Found this in an oil lube shop's bathroom. I've seen pictures of them but never installed and not with a tank. I guess it goes to show my age but it might bring back some memories for the old timers.


----------



## Best Darn Sewer (Dec 23, 2012)

master plumbma said:


> Found this in an oil lube shop's bathroom. I've seen pictures of them but never installed and not with a tank. I guess it goes to show my age but it might bring back some memories for the old timers.


I don't get it. Do they sit on it or what? If so than why have a womens' urinal in the first place if they still sit on it to use it? Weird. I've never seen one either. Thanks for the post.


----------



## Tommy plumber (Feb 19, 2010)

Regardless of which one they use, if they don't sit down, they'll spray all over the place anyway........


----------



## PLUMBER_BILL (Oct 23, 2009)

master plumbma said:


> Found this in an oil lube shop's bathroom. I've seen pictures of them but never installed and not with a tank. I guess it goes to show my age but it might bring back some memories for the old timers.
> 
> http://www.straightdope.com/columns/read/226/whats-the-deal-with-urinals-in-womens-restrooms


----------



## master plumbma (Feb 4, 2012)

Thanks for that plumber bill. I could see this being difficult to use with pants on and trying to get over and pop a squat. Pretty sure that we won't ever see a wall of these working out to well, being they would never be used. Unlike the dudes who are inches away pissing. Ladies will never go for that. Speaking of squatting I have a question. I guess I should start a new post about it.


----------



## Plumberman (Jul 7, 2008)

master plumbma said:


> Unlike the dudes who are inches away pissing. Ladies will never go for that. Speaking of squatting I have a question. I guess I should start a new post about it.


Speak for yourself..

I measure in feet son! 

Lol


----------



## master plumbma (Feb 4, 2012)

Good one!

Me too, is that a challenge? 

"I see your schwartz is as big as mine"

That was for laughs 

I meant inches away from each other standing at the pisser. Ladies would never pop a squat like that especially in an open restroom setting.


----------



## Plumberman (Jul 7, 2008)

That's true

I've met a couple of "lot lizards" back in my wild days that wouldn't have a problem with it.. But you said ladies

Lol

Come to think about I had to escort a drunk chick out of a local bar I use to bounce at for using the urinal in the men's restroom.

Keep it classy girl!


----------



## suzie (Sep 1, 2010)

I remember in apprentice school the instructors mentioning women's urinals. And I asked what the heck was is and why would women ever need such a thing. They couldn't answer,but did say that's why you don't see them anymore.

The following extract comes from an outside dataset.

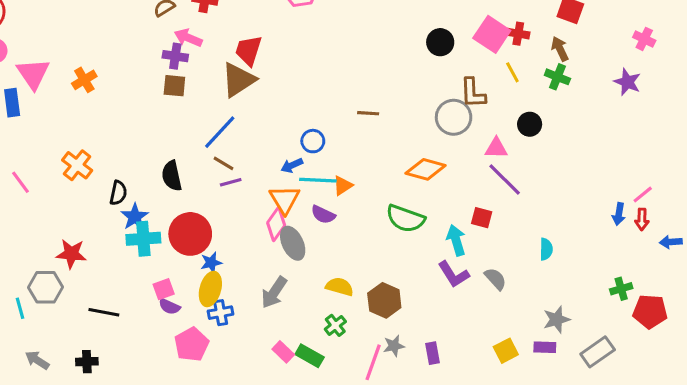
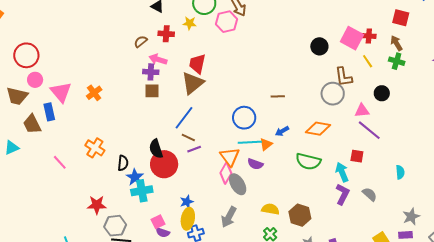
blue circle: (313, 141) -> (244, 118), size x1.5
blue arrow: (292, 165) -> (282, 131), moved
red circle: (190, 234) -> (164, 164), moved
purple L-shape: (454, 274) -> (343, 194), turned -115
gray hexagon: (45, 287) -> (115, 226), moved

How uncomfortable, I would rather squat in a field of poison ivy then use that dumb fixture. And believe me you have I used unknowingly a field of poison ivy to relive myself years ago, bad, bad decision! of course alcohol was involved in the decision process.


----------



## MTDUNN (Oct 9, 2011)

If I was poison ivy and some drunk woman pissed on me, I wouldn't be too happy. But then in my younger wild days.......


----------



## PathMaker (May 10, 2013)

PLUMBER_BILL said:


> master plumbma said:
> 
> 
> > Found this in an oil lube shop's bathroom. I've seen pictures of them but never installed and not with a tank. I guess it goes to show my age but it might bring back some memories for the old timers.
> ...


----------



## ToUtahNow (Jul 19, 2008)

I worked on an old building that was built as a bordello in the 60s but has remained empty and in it's original state. It had two flush valve type women's urinals in an upstairs bathroom. A few years back it was burned to the ground in a wildfire.

Mark


----------